Sumbawanews.com,- Badan Gizi Nasional (BGN) mencoret sementara 76 sekolah di Pulau Jawa dari daftar penerima Program Makan Bergizi Gratis (MBG), menyusul evaluasi menyeluruh terhadap kriteria penerima manfaat. Keputusan ini bertujuan untuk memfokuskan anggaran pada kelompok yang lebih rentan secara gizi, terutama di daerah tertinggal, terdepan, dan terluar (3T), serta ibu hamil, ibu menyusui, dan balita.
Wakil Kepala BGN sekaligus Juru Bicara, Agustina Arumsari, menjelaskan bahwa sekolah-sekolah yang dicoret dinilai telah mampu memenuhi kebutuhan gizi siswanya secara mandiri berdasarkan indikator sosial-ekonomi yang ketat. “Mereka berada di desil ekonomi tinggi, akses pangan memadai, dan infrastruktur pendukung gizi sudah kuat. Jadi, intervensi pemerintah tidak lagi mendesak,” ujarnya dalam konferensi pers di Jakarta, Kamis (18/6/2026).

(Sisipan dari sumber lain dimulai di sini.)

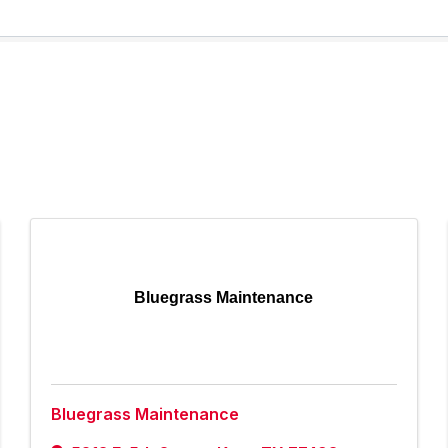
Bluegrass Maintenance
Bluegrass Maintenance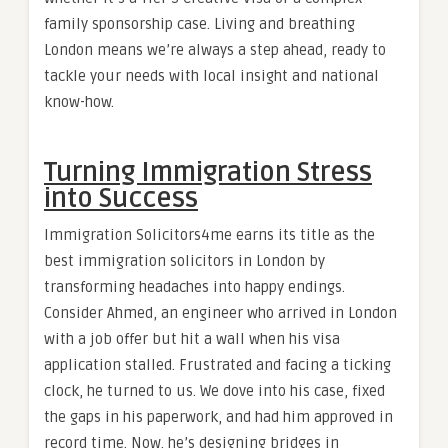
family sponsorship case. Living and breathing
London means we’re always a step ahead, ready to
tackle your needs with local insight and national
know-how.
Turning Immigration Stress
into Success
Immigration Solicitors4me earns its title as the
best immigration solicitors in London by
transforming headaches into happy endings.
Consider Ahmed, an engineer who arrived in London
with a job offer but hit a wall when his visa
application stalled. Frustrated and facing a ticking
clock, he turned to us. We dove into his case, fixed
the gaps in his paperwork, and had him approved in
record time. Now, he’s designing bridges in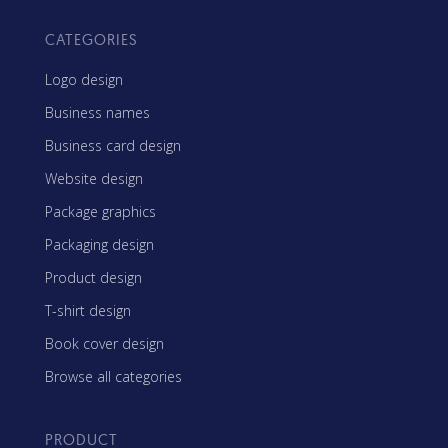
CATEGORIES
Logo design
Business names
Business card design
Website design
Package graphics
Packaging design
Product design
T-shirt design
Book cover design
Browse all categories
PRODUCT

Sebanyak 39.352 siswa yang sebelumnya menjadi penerima MBG di 76 sekolah tersebut kini tidak lagi masuk dalam sasaran program. Namun, anggaran yang dialihkan—bukan dihapus—akan digunakan untuk memperluas cakupan MBG di wilayah dengan tingkat stunting dan kekurangan gizi kronis yang masih tinggi. “Kami tidak mengurangi total anggaran, tapi memperdalam distribusinya. Di Jawa, banyak sekolah yang sebenarnya sudah mandiri. Sementara di Papua, NTT, atau Maluku, anak-anak masih kelaparan,” tegas Arumsari.
Proses pemutakhiran data ini dilakukan secara dinamis dan berkelanjutan. BGN menekankan bahwa daftar penerima MBG tidak bersifat statis. Setiap semester, data akan diperbarui berdasarkan survei lapangan, indeks kemiskinan, akses terhadap pangan, dan kondisi gizi anak-anak di setiap wilayah. Sekolah yang saat ini dicoret bisa kembali masuk jika kondisi ekonomi keluarganya berubah, begitu pula sebaliknya.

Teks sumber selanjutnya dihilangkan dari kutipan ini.